3月30日、新型コロナウイルス性肺炎により29日に志村けんさんが逝去したとのニュースが日本中を駆け巡った。

 40年以上、日本のお笑い界の第一線を走り続け、多くの笑いを提供し続けてきた志村さんの訃報を受けて、悲しみに暮れる声があふれている。

 テレビ局各社が志村さんの追悼番組を企画しているほか、ネット配信でも志村さんのコントなど過去の動画への注目度が高まっている。そんななか、秘かに関心が集まりつつある動画が、2016年に公開された『キリン氷結』のウェブムービーだ。

『キリン氷結』では、さまざまなタレントが東京スカパラダイスオーケストラ(スカパラ)と共演しているが、志村さんも得意の三味線を弾いてスカパラとセッションを楽しんでいる。志村さん扮する“バカ殿”も登場するため、志村さんを追悼する思いで鑑賞する人が多くいるようだ。

 志村さんは所属していた「ザ・ドリフターズ」のなかでギターを担当していたが、三味線もプロ級の腕前。テレビで披露する機会は少なかったうえ、お笑いのイメージが強かったため、若い世代にはあまり知られていないが、今、あらためてその音楽センスを評価する声が高まっている。
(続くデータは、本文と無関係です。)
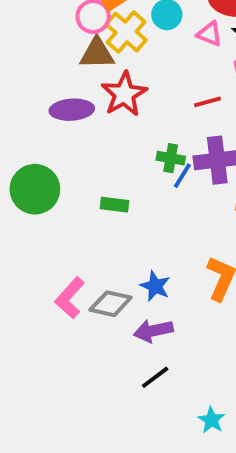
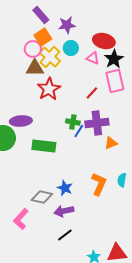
red line: (208, 102) -> (92, 93), turned -32
purple ellipse: (72, 110) -> (21, 121), moved
green rectangle: (114, 205) -> (44, 146), size x1.6
pink L-shape: (70, 298) -> (21, 219), moved

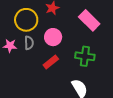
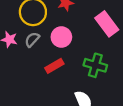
gray semicircle: (29, 43) -> (32, 40), turned -144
 志村さんの訃報後にこの『キリン氷結』を見た人たちからは、

「この三味線弾いてる志村さんは本当にかっこよくて何度も見てる」

「志村さんは日本の宝だった」

「まさに本物のコント師」

などと称える声が続出。

 また、「KIRINさん。このCM。 今、流してもらえないかな」と、再びテレビで放送されることを望む声も多くあがっている。

 本CMで共演したスカパラの谷中敦も30日、自身のツイッターで「志村けんさん。悲しいです。在りし日のお姿を偲びつつ、ご冥福をお祈りいたします」と追悼のコメントを出した。

 志村さんは、本当に老若男女に広く愛されたコメディアンだった。